▸ **Exercise prompt**
Restate word for word the lines of the data below, from the first through the one that has "гидратации и распределения".
== Segment start ==
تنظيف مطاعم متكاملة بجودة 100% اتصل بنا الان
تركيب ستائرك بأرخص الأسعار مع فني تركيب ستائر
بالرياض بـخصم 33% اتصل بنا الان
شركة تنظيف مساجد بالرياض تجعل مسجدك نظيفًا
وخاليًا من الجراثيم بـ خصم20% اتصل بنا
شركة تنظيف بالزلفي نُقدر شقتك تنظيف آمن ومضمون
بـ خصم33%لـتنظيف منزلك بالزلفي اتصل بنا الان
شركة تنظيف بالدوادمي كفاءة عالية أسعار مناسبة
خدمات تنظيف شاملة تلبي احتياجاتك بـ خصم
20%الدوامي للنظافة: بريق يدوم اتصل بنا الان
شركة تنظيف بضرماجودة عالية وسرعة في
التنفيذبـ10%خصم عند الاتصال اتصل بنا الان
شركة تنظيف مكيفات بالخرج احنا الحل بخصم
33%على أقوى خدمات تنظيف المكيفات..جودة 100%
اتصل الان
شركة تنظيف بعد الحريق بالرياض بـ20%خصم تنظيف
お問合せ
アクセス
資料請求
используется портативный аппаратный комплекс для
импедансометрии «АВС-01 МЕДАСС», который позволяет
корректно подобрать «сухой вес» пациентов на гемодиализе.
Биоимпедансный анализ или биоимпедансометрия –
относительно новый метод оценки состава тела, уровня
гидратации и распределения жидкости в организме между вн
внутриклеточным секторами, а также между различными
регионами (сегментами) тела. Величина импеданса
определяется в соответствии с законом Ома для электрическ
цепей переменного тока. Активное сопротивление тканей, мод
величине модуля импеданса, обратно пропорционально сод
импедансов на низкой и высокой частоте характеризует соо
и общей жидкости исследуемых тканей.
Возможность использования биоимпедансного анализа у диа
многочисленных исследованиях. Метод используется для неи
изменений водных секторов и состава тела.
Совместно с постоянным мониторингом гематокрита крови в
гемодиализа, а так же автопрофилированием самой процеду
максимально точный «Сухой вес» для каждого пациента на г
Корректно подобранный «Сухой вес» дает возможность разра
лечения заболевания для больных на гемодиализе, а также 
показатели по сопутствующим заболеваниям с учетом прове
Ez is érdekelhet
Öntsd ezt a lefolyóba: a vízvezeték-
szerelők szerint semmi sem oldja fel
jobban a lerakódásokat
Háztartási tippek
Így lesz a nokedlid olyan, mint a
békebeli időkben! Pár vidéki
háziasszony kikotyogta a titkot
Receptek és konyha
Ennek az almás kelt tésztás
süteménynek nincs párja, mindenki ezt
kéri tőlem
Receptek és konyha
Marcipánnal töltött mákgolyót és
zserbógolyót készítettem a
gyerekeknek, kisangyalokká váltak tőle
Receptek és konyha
== Segment end ==
▸ **Task solution**
تنظيف مطاعم متكاملة بجودة 100% اتصل بنا الان
تركيب ستائرك بأرخص الأسعار مع فني تركيب ستائر
بالرياض بـخصم 33% اتصل بنا الان
شركة تنظيف مساجد بالرياض تجعل مسجدك نظيفًا
وخاليًا من الجراثيم بـ خصم20% اتصل بنا
شركة تنظيف بالزلفي نُقدر شقتك تنظيف آمن ومضمون
بـ خصم33%لـتنظيف منزلك بالزلفي اتصل بنا الان
شركة تنظيف بالدوادمي كفاءة عالية أسعار مناسبة
خدمات تنظيف شاملة تلبي احتياجاتك بـ خصم
20%الدوامي للنظافة: بريق يدوم اتصل بنا الان
شركة تنظيف بضرماجودة عالية وسرعة في
التنفيذبـ10%خصم عند الاتصال اتصل بنا الان
شركة تنظيف مكيفات بالخرج احنا الحل بخصم
33%على أقوى خدمات تنظيف المكيفات..جودة 100%
اتصل الان
شركة تنظيف بعد الحريق بالرياض بـ20%خصم تنظيف
お問合せ
アクセス
資料請求
используется портативный аппаратный комплекс для
импедансометрии «АВС-01 МЕДАСС», который позволяет
корректно подобрать «сухой вес» пациентов на гемодиализе.
Биоимпедансный анализ или биоимпедансометрия –
относительно новый метод оценки состава тела, уровня
гидратации и распределения жидкости в организме между вн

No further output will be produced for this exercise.